NEW YORK (Money Magazine) -- Michael and Linda Smith have suffered through their fair share of lousy markets, and they've always bounced back. After the 2000-02 bear erased 40% of their retirement savings, the East Aurora, N.Y., couple steadfastly stuck to their long-term outlook.
By continuing to contribute to their 401(k)s at work and with the help of subsequent market gains, the Smiths finally recovered fully from those losses.
But then the current bear roared in. With only a handful of years left before retirement, Michael, 55, and Linda, 58, worry that they won't have enough time to make up their losses this time around.

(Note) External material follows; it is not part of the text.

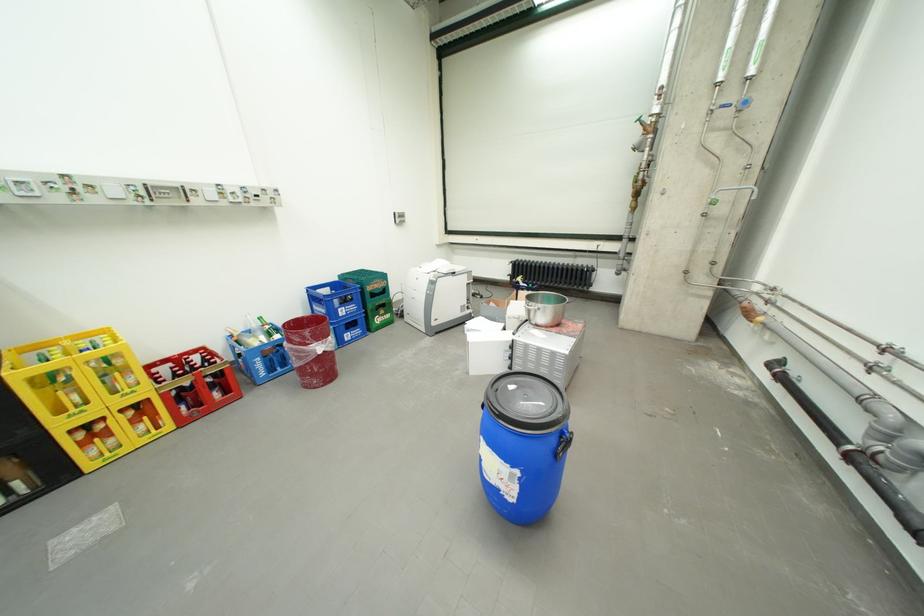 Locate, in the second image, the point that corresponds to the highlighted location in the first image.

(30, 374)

When their 401(k) balances dropped from more than $400,000 last year to about $330,000 this spring, that uneasiness drove them to move half of their money out of equities and into bonds.
The pair even considered dumping their entire nest egg into slow-growing fixed-income investments. "I can't keep losing a couple thousand dollars a week," Michael says.
The Smiths need to keep in mind that while bear markets can hurt a portfolio, how you react to downturns can make matters worse, says Allan Roth, a financial planner in Colorado Springs. He points out that investing in stocks when they're hot and then running to bonds when they're not has a name: performance chasing.
"When you move in and out, you're actually increasing risk while decreasing your returns," Roth says. Over time, market timing can cost investors around 1.5% a year in returns, he says.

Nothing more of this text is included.